Dates: Oct 16, Nov 6, Nov 20, Dec 4, Dec 11
Location: University of Amsterdam
Credits: 5 ECTS (RMA and PhD, who are member of a national research school)
Fee (non members): € 150,00
Organization: Megan Milota (University of Antwerp)
Lectures and seminars by: Yra van Dijk (Leiden University), Carrol Clarkson (University of Amsterdam), Jakob Lothe (University of Oslo), Liesbeth Korthals Altes (University of Groningen), Max van Duijn (Leiden University) and Derek Attridge (University of York)
Registration THIS EVENT IS FULLY BOOKED, Send an e-mail to email@example.com if you want to be on our waiting list
“As novels are about the ways in which human beings behave, they tend to imply a judgment of behavior, which means that the novel is what the symphony or painting or sculpture is not—namely, a form steeped in morality. […] We cannot prevent a moral attitude from creeping into our purely aesthetic assessment of a book.” (Anthony Burgess)

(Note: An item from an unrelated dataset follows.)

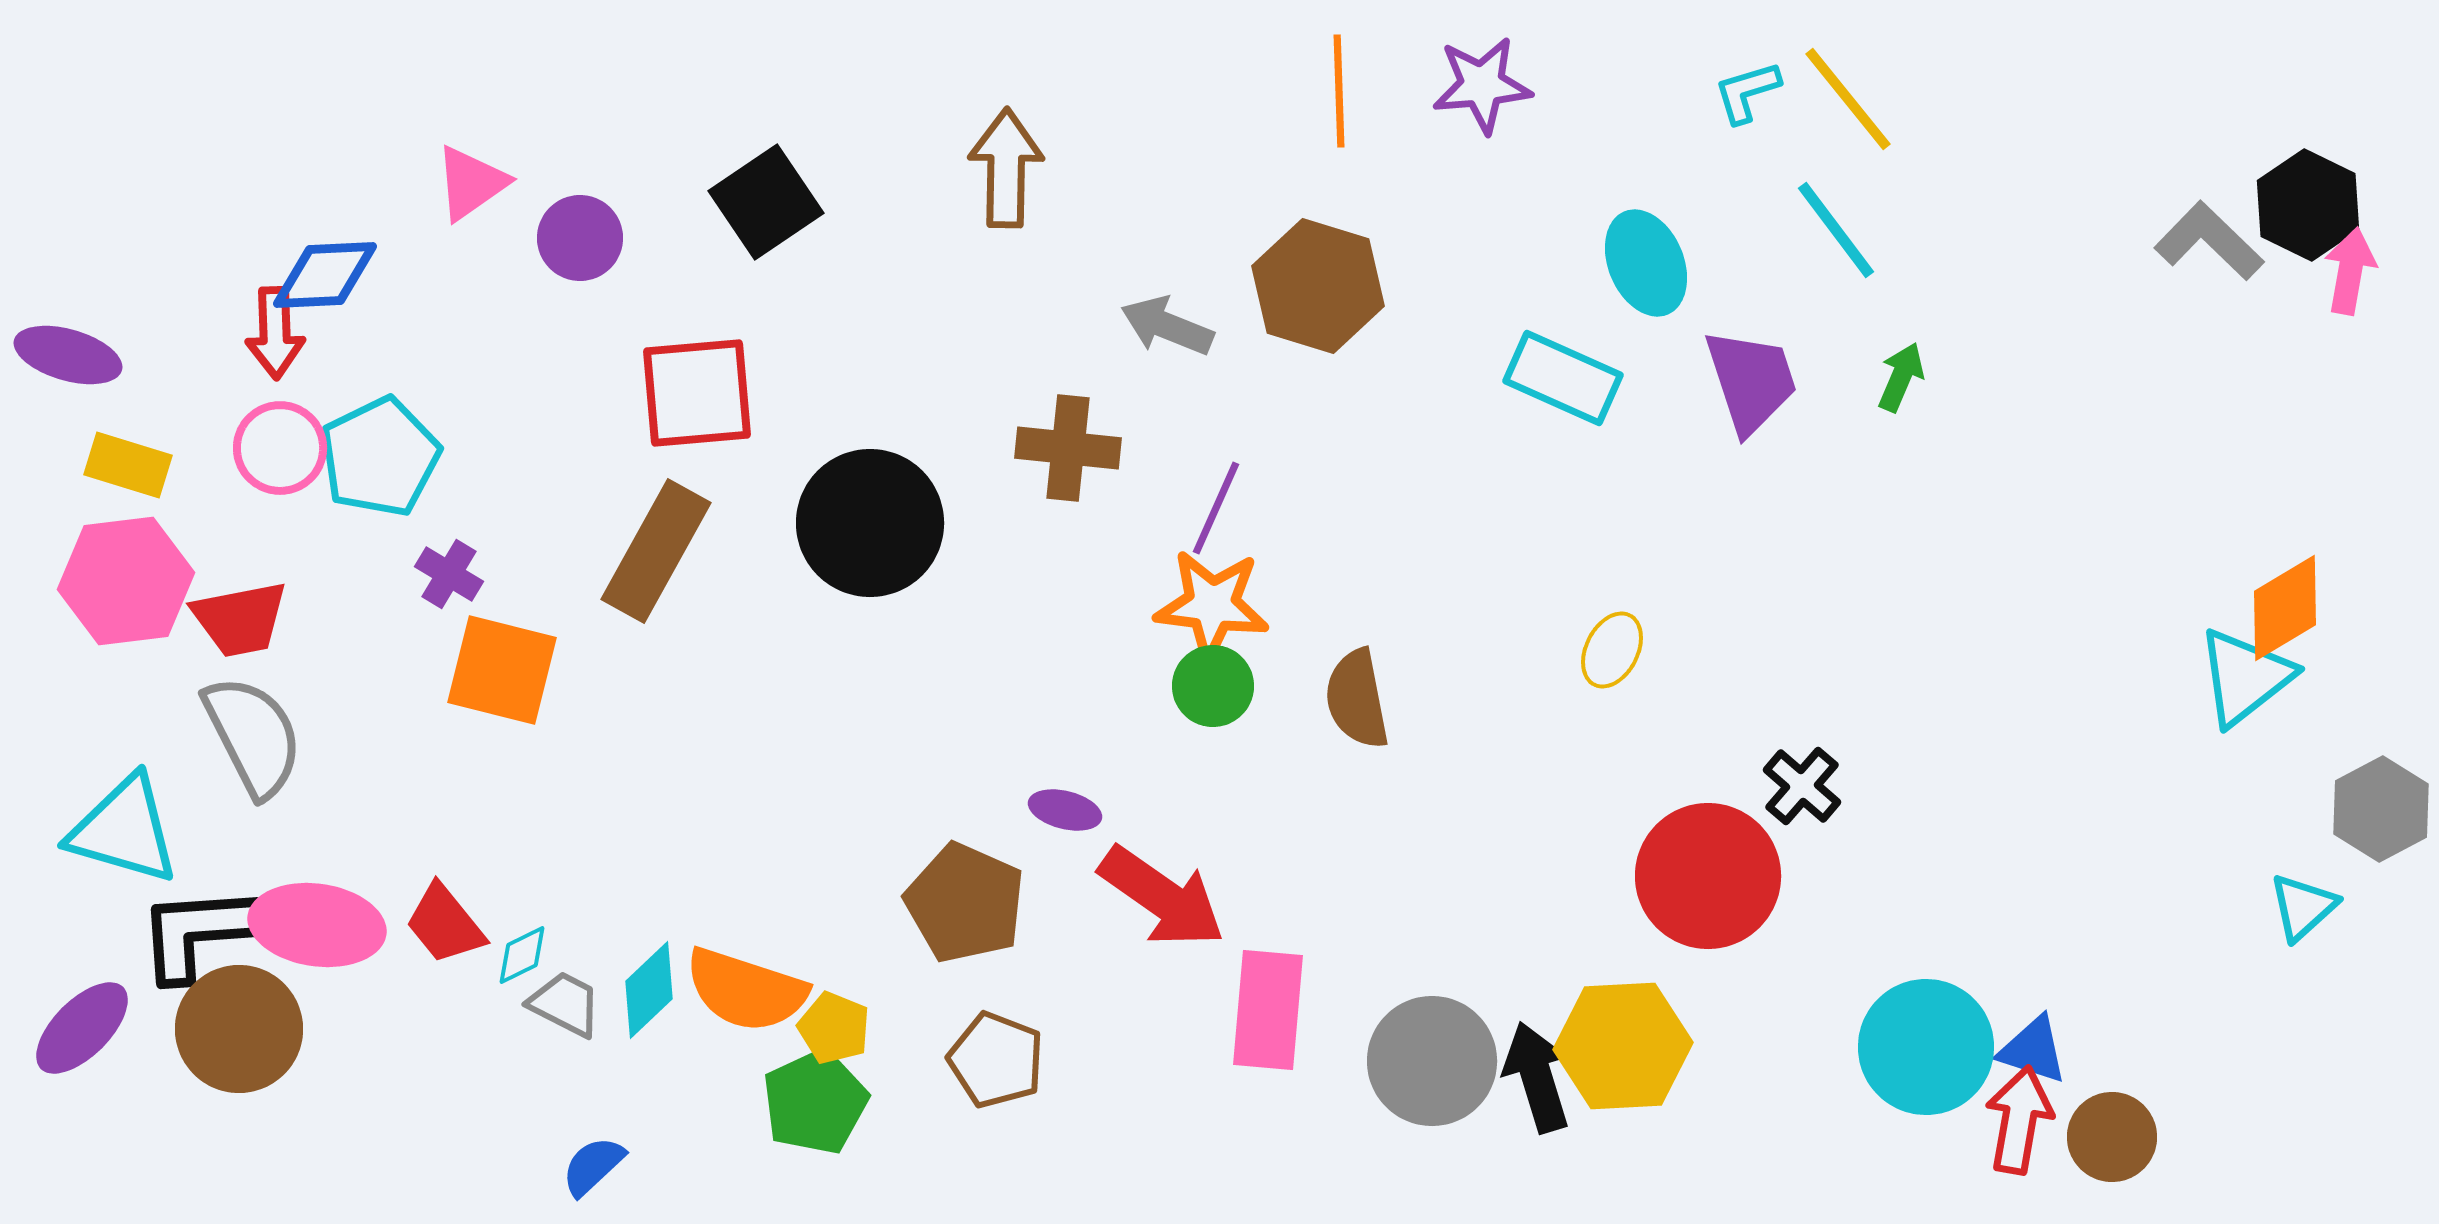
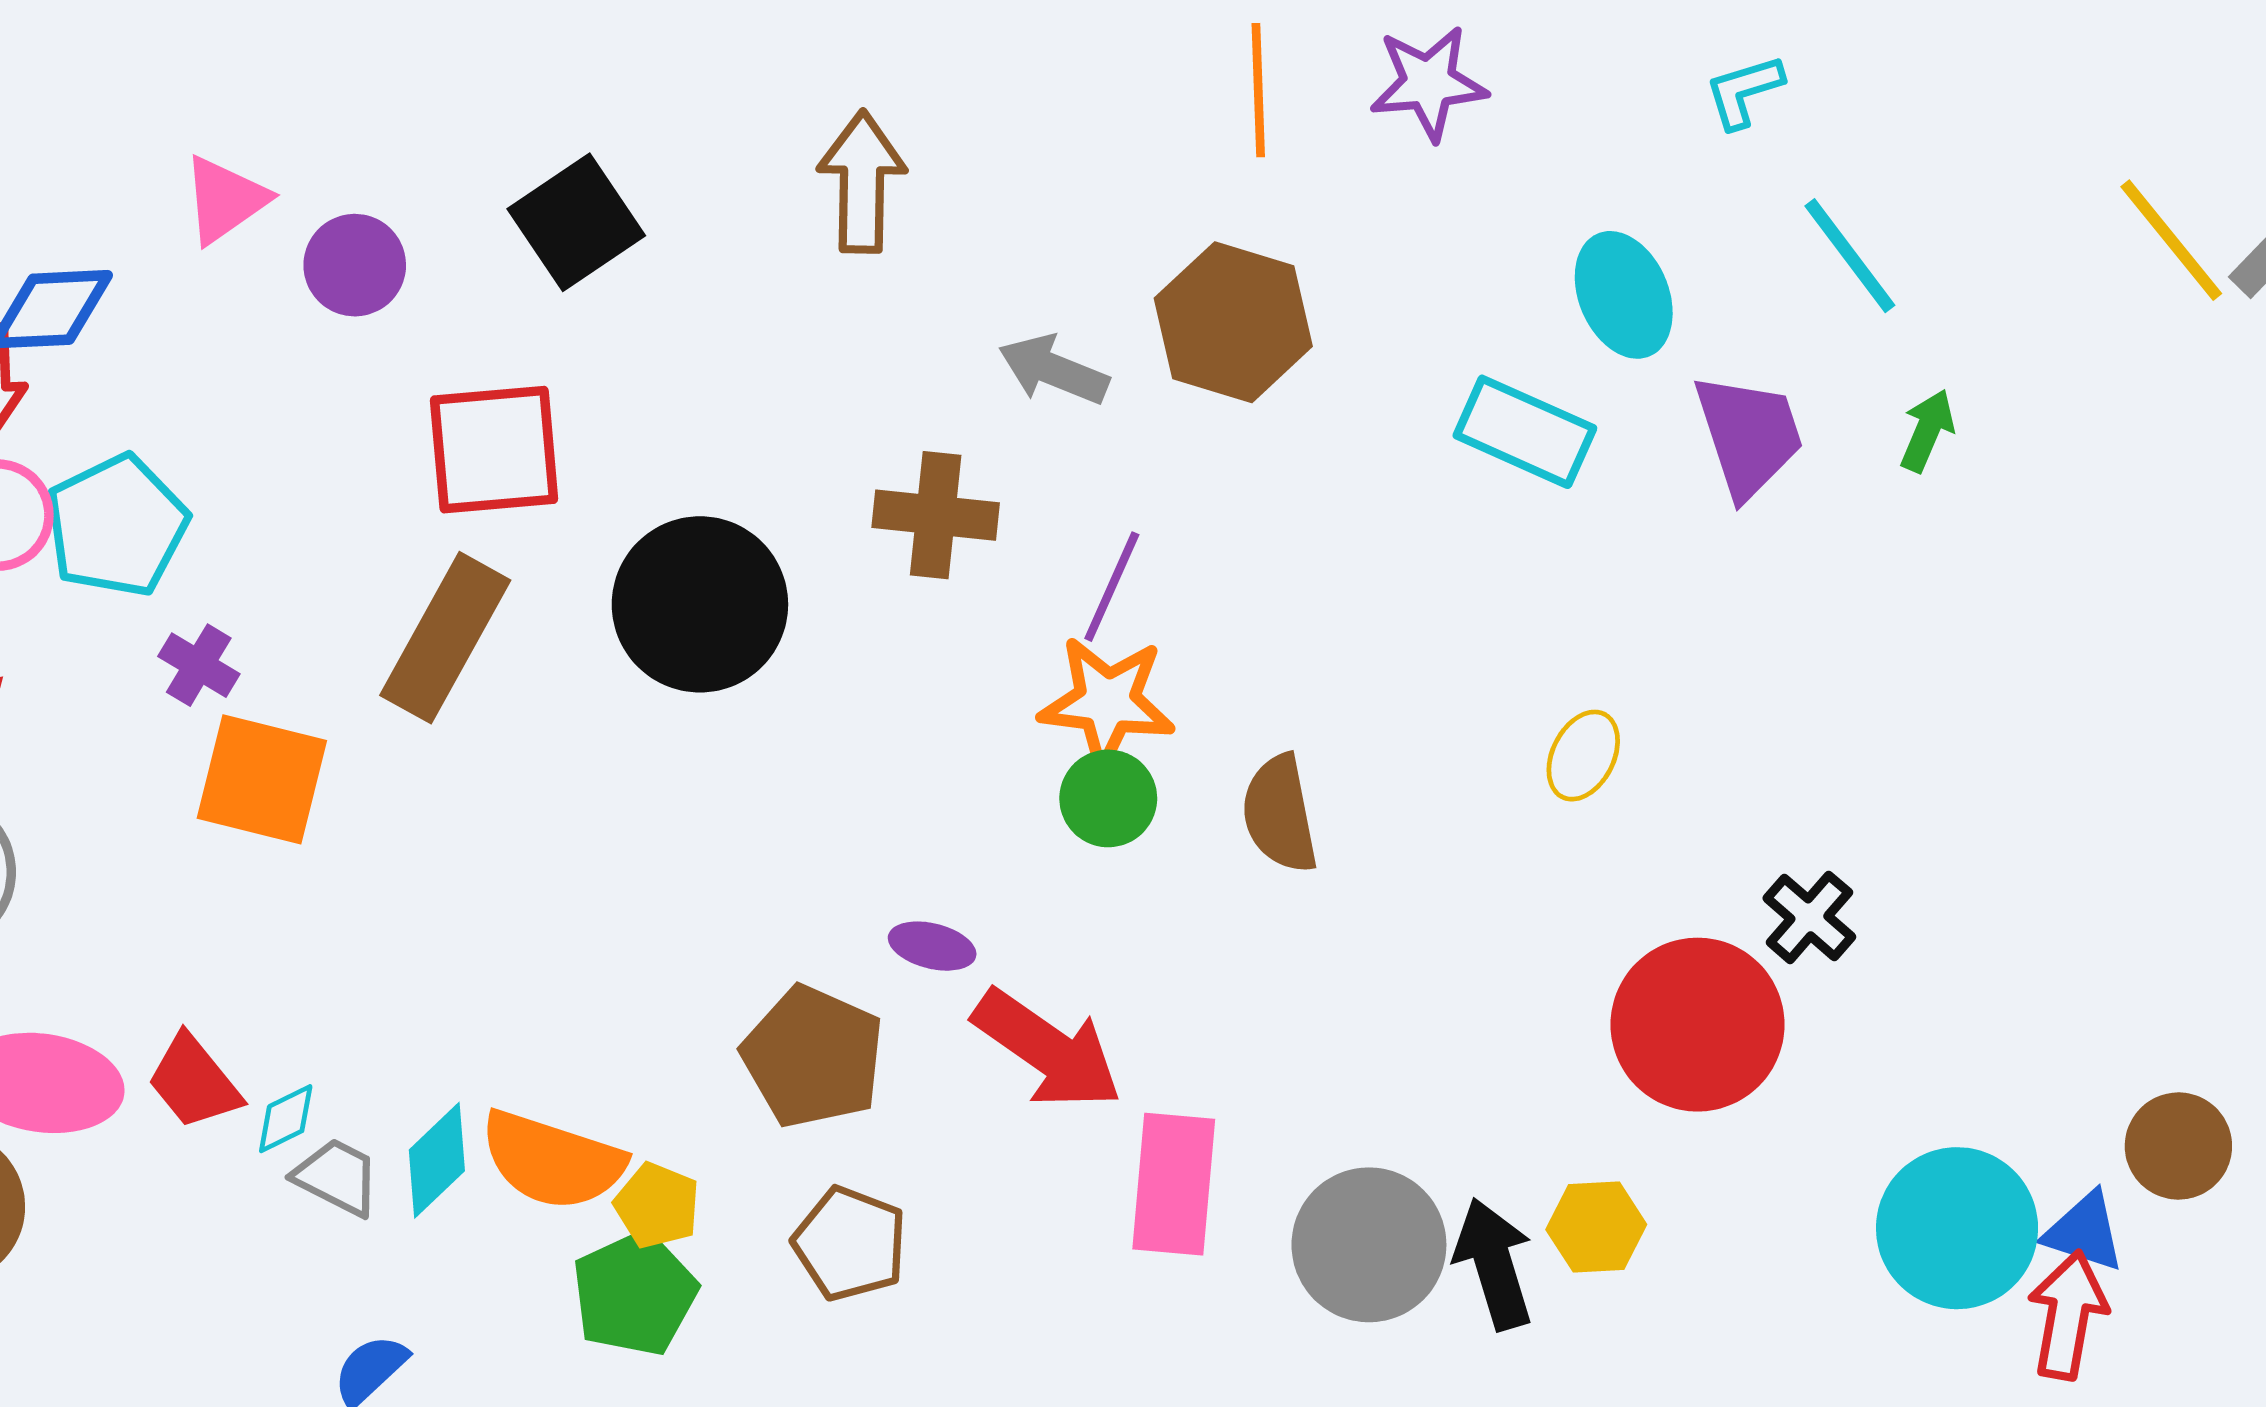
yellow line: (1848, 99) -> (2171, 240), moved
yellow hexagon: (1623, 1046) -> (1596, 1227), size x0.6
brown circle: (2112, 1137) -> (2178, 1146), moved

A core question in ethics, posed by the ancient Greeks and still grappled with today, is “how to lead a good life?” and how a community’s shared values and customs—ethos—can contribute to an individual’s sense of personal development and happiness. This course will focus on ethics and literature, for ethical discourse is often formulated as a narrative and ethical issues often constitute an important feature of literary texts. Anthony Burgess’s comment on the inevitability of a moral reading is a good starting point for a discussion about the possible ethical functions of literature because it raises a series of key questions. Does and should literature teach us something about social or moral codes? Are moral and aesthetic assessments really codependent? What role does the author play in the dissemination of ethical content? And how should we as researchers approach and assess the ethical elements in the narratives we study? In order to provide the participants with the opportunity to discover and discuss a variety of answers to these questions, this course will present relevant contributions by leading theorists in the field of literary ethical criticism. Alongside the theoretical texts, the participants will be expected to read a small corpus of fiction, which will be used throughout the course to test the applicability of the theories discussed.
Each of the five sessions will be led by a different scholar who incorporates ethical criticism or concerns into his or her work. Readings will include texts by Maurice Blanchot, Mikhail Bakhtin, James Phelan, Emmanuel Levinas, Suzanne Keen, J.M. Coetzee and Sophocles.